What to produce
Below are records; please set down exactly the lines from the first through the one containing "μηχανών, αναπτύξαμε εργαλεία που μπορούν να".

(Stored data entries)

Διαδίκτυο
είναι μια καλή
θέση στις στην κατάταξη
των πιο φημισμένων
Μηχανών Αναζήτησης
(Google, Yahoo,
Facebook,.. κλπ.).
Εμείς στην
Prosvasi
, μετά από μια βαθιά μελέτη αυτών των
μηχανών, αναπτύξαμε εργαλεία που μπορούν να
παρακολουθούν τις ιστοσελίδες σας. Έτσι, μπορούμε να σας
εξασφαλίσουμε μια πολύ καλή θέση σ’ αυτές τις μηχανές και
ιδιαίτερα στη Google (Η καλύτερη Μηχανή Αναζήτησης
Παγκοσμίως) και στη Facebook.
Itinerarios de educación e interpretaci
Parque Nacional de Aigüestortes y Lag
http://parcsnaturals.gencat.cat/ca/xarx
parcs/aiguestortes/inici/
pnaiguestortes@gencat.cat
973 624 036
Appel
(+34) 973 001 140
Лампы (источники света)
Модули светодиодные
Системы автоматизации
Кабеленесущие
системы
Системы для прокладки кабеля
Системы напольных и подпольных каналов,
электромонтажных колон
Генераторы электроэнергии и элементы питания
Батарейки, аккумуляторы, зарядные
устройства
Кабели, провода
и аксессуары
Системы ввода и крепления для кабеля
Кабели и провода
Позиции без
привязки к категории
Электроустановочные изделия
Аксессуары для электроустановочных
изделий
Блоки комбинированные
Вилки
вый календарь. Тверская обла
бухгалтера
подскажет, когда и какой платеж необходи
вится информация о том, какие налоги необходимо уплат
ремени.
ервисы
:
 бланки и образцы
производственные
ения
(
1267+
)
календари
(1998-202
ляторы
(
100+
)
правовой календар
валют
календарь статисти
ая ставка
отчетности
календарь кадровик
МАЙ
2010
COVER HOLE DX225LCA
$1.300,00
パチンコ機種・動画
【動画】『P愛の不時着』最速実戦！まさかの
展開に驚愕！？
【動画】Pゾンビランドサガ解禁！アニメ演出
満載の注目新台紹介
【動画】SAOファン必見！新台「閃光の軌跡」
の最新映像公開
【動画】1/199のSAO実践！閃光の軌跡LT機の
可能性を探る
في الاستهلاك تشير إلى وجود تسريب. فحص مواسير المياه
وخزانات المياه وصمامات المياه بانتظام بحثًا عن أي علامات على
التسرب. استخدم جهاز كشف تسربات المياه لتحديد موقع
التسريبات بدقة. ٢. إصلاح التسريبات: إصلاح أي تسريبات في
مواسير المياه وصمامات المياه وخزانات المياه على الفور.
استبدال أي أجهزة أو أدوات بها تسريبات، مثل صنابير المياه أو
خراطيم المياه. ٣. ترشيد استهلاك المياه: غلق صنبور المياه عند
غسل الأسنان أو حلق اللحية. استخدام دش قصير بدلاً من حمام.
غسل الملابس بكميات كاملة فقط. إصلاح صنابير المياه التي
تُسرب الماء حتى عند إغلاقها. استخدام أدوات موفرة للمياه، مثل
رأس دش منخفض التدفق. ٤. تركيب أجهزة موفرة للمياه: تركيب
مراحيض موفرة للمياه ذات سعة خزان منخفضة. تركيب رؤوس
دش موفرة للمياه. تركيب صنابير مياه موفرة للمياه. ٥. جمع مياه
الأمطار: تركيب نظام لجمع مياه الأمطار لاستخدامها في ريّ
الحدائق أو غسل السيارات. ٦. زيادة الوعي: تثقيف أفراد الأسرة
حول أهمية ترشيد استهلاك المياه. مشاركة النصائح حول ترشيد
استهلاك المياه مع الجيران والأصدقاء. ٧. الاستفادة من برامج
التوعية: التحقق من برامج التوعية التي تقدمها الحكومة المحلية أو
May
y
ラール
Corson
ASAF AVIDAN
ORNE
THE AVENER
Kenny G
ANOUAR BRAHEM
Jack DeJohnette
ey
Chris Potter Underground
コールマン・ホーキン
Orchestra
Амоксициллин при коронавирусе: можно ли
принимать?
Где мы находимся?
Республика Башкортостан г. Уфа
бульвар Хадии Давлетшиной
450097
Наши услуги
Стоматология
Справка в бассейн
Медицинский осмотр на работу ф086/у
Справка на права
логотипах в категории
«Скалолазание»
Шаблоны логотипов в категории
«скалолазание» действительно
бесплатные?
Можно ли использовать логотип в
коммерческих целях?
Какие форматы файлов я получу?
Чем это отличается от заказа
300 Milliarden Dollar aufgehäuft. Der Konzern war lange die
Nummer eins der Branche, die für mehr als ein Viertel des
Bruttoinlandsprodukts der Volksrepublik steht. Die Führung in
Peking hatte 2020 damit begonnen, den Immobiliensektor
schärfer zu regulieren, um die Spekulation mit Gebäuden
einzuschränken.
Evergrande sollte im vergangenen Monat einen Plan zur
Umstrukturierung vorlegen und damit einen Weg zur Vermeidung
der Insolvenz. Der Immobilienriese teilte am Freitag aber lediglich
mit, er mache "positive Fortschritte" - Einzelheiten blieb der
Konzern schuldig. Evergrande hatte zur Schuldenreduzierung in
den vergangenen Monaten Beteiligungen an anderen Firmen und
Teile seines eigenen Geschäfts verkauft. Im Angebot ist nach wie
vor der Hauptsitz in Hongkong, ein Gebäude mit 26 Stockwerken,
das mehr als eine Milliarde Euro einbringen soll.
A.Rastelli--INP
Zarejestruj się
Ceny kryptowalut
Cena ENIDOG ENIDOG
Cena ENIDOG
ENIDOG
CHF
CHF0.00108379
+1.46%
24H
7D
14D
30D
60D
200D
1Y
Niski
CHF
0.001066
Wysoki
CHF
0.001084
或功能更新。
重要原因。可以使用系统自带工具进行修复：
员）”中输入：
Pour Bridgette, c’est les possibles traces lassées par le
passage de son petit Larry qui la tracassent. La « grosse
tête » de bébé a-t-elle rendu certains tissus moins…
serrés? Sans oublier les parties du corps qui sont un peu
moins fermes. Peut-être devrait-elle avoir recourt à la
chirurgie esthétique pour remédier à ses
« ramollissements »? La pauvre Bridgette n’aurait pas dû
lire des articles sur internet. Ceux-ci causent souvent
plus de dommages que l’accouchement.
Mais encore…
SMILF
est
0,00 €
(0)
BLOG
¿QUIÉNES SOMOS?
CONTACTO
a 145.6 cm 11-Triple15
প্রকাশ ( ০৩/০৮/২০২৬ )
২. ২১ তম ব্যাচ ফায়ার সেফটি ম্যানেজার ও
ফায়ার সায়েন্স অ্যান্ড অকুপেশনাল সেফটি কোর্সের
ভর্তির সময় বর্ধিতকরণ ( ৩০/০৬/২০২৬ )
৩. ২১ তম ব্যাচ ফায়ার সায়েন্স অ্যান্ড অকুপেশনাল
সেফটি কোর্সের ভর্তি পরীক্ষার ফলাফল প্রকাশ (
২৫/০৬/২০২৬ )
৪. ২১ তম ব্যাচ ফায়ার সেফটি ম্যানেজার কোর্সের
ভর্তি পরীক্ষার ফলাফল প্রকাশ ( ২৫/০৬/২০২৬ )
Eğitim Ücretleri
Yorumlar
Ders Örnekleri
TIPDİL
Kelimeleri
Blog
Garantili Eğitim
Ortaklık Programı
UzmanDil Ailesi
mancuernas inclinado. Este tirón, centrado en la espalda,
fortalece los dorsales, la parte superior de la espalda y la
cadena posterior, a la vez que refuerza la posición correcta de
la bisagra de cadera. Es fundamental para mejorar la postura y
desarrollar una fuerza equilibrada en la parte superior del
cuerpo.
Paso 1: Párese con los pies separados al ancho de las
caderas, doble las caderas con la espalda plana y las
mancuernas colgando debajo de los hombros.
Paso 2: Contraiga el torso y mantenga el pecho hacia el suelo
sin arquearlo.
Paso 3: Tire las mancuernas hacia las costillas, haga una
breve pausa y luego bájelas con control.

Written answer
Διαδίκτυο
είναι μια καλή
θέση στις στην κατάταξη
των πιο φημισμένων
Μηχανών Αναζήτησης
(Google, Yahoo,
Facebook,.. κλπ.).
Εμείς στην
Prosvasi
, μετά από μια βαθιά μελέτη αυτών των
μηχανών, αναπτύξαμε εργαλεία που μπορούν να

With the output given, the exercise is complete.